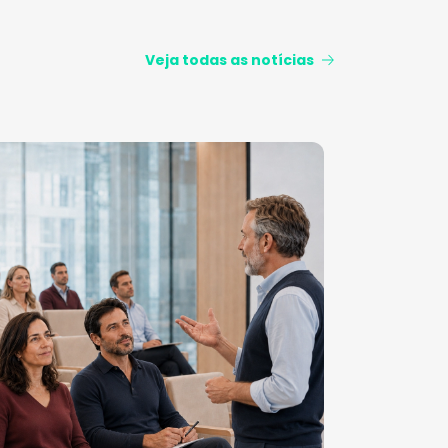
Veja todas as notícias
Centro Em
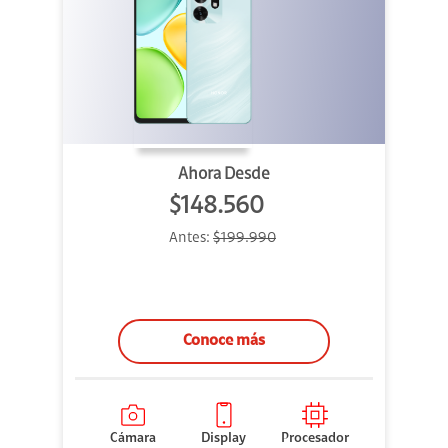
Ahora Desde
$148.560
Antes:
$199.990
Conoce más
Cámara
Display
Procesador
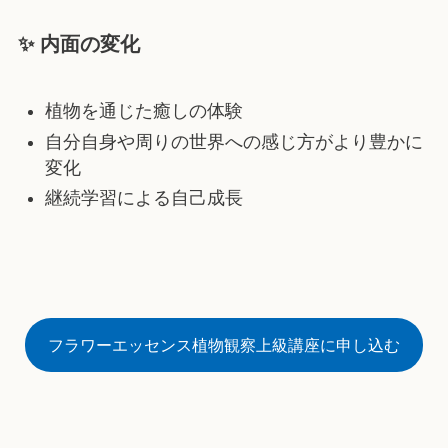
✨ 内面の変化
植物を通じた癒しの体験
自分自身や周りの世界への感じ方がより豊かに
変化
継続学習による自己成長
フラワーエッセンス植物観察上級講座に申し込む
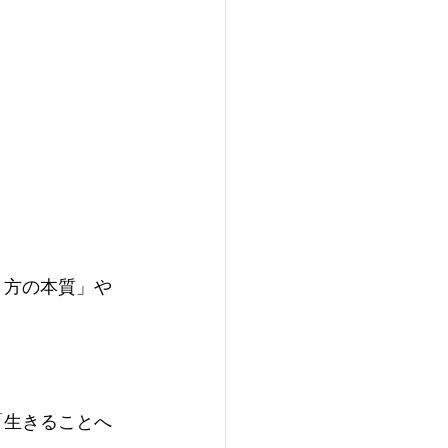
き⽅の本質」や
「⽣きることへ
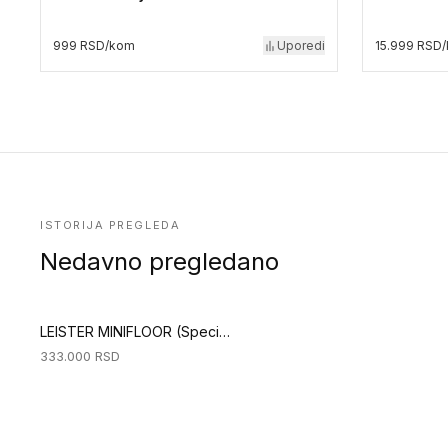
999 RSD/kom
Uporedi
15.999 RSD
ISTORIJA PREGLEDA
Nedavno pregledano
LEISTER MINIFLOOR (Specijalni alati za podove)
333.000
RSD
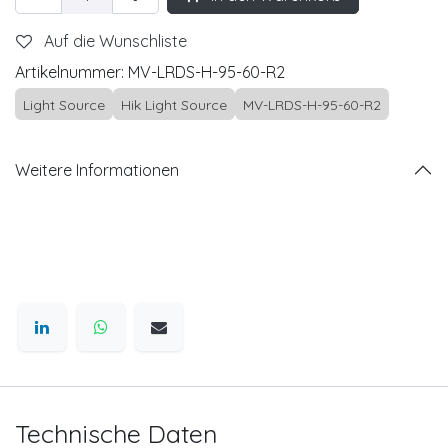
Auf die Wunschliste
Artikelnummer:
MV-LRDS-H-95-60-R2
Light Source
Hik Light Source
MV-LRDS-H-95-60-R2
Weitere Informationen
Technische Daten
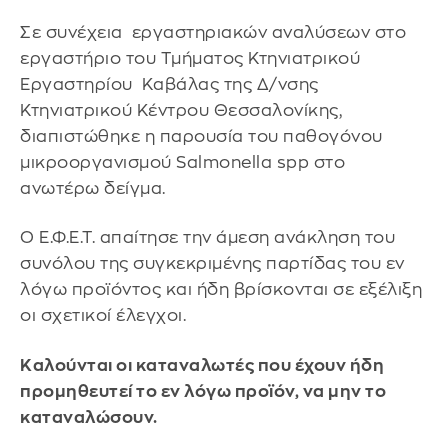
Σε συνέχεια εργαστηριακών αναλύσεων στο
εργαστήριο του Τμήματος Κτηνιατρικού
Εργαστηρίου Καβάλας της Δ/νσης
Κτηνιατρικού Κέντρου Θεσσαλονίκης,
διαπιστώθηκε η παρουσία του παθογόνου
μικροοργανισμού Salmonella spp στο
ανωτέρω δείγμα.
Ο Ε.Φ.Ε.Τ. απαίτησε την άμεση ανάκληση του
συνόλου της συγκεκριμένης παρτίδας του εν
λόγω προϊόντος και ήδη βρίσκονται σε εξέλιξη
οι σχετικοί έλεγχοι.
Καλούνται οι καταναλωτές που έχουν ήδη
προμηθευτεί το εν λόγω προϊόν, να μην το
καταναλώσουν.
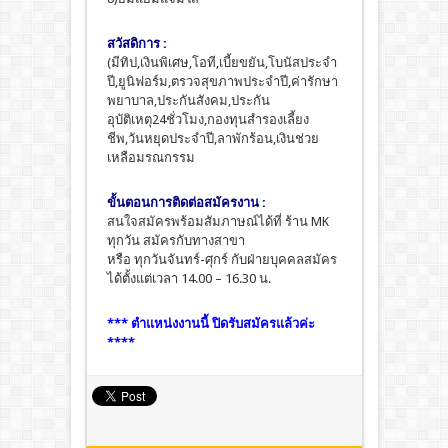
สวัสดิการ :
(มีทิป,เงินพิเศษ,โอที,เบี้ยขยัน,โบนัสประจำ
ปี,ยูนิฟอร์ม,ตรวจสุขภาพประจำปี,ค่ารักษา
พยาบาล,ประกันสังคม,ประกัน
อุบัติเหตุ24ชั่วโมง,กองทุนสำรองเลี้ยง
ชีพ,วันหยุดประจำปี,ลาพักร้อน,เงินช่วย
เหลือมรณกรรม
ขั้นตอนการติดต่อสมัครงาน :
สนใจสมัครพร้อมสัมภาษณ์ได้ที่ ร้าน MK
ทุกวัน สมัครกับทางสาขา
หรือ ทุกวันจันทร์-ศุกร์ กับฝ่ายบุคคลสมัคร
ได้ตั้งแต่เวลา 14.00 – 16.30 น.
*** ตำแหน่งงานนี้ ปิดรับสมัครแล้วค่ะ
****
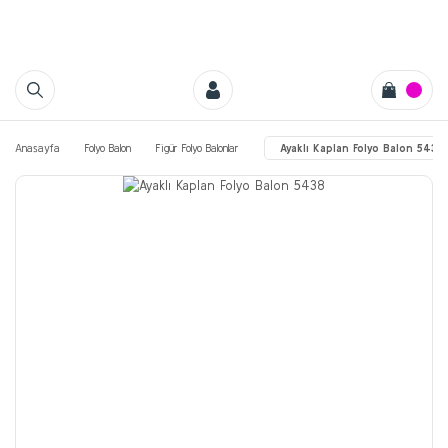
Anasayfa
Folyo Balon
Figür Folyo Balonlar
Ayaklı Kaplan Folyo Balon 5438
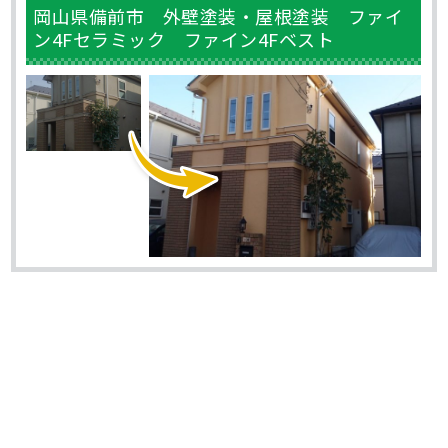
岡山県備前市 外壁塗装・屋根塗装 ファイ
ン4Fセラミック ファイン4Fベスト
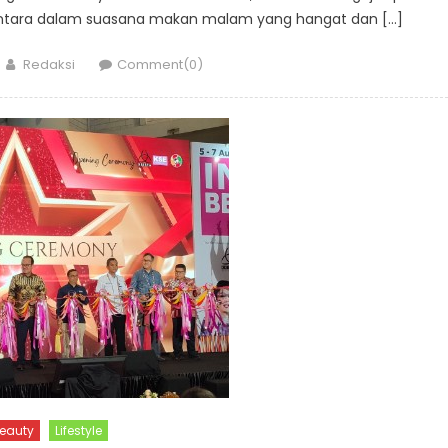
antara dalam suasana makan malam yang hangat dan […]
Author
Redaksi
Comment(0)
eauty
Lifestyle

# [What you need to do]
Print all the records again exactly; do not include any picture.

# [Answer to the problem]
Veja todas as notícias
Centro Em
Ahora Desde
$148.560
Antes:
$199.990
Conoce más
Cámara
Display
Procesador
✨ 内面の変化
植物を通じた癒しの体験
自分自身や周りの世界への感じ方がより豊かに
変化
継続学習による自己成長
フラワーエッセンス植物観察上級講座に申し込む
き⽅の本質」や
「⽣きることへ
999 RSD/kom
Uporedi
15.999 RSD
ISTORIJA PREGLEDA
Nedavno pregledano
LEISTER MINIFLOOR (Specijalni alati za podove)
333.000
RSD
Auf die Wunschliste
Artikelnummer:
MV-LRDS-H-95-60-R2
Light Source
Hik Light Source
MV-LRDS-H-95-60-R2
Weitere Informationen
Technische Daten
Σε συνέχεια εργαστηριακών αναλύσεων στο
εργαστήριο του Τμήματος Κτηνιατρικού
Εργαστηρίου Καβάλας της Δ/νσης
Κτηνιατρικού Κέντρου Θεσσαλονίκης,
διαπιστώθηκε η παρουσία του παθογόνου
μικροοργανισμού Salmonella spp στο
ανωτέρω δείγμα.
Ο Ε.Φ.Ε.Τ. απαίτησε την άμεση ανάκληση του
συνόλου της συγκεκριμένης παρτίδας του εν
λόγω προϊόντος και ήδη βρίσκονται σε εξέλιξη
οι σχετικοί έλεγχοι.
Καλούνται οι καταναλωτές που έχουν ήδη
προμηθευτεί το εν λόγω προϊόν, να μην το
καταναλώσουν.
สวัสดิการ :
(มีทิป,เงินพิเศษ,โอที,เบี้ยขยัน,โบนัสประจำ
ปี,ยูนิฟอร์ม,ตรวจสุขภาพประจำปี,ค่ารักษา
พยาบาล,ประกันสังคม,ประกัน
อุบัติเหตุ24ชั่วโมง,กองทุนสำรองเลี้ยง
ชีพ,วันหยุดประจำปี,ลาพักร้อน,เงินช่วย
เหลือมรณกรรม
ขั้นตอนการติดต่อสมัครงาน :
สนใจสมัครพร้อมสัมภาษณ์ได้ที่ ร้าน MK
ทุกวัน สมัครกับทางสาขา
หรือ ทุกวันจันทร์-ศุกร์ กับฝ่ายบุคคลสมัคร
ได้ตั้งแต่เวลา 14.00 – 16.30 น.
*** ตำแหน่งงานนี้ ปิดรับสมัครแล้วค่ะ
****
Anasayfa
Folyo Balon
Figür Folyo Balonlar
Ayaklı Kaplan Folyo Balon 5438
岡山県備前市 外壁塗装・屋根塗装 ファイ
ン4Fセラミック ファイン4Fベスト
antara dalam suasana makan malam yang hangat dan […]
Author
Redaksi
Comment(0)
eauty
Lifestyle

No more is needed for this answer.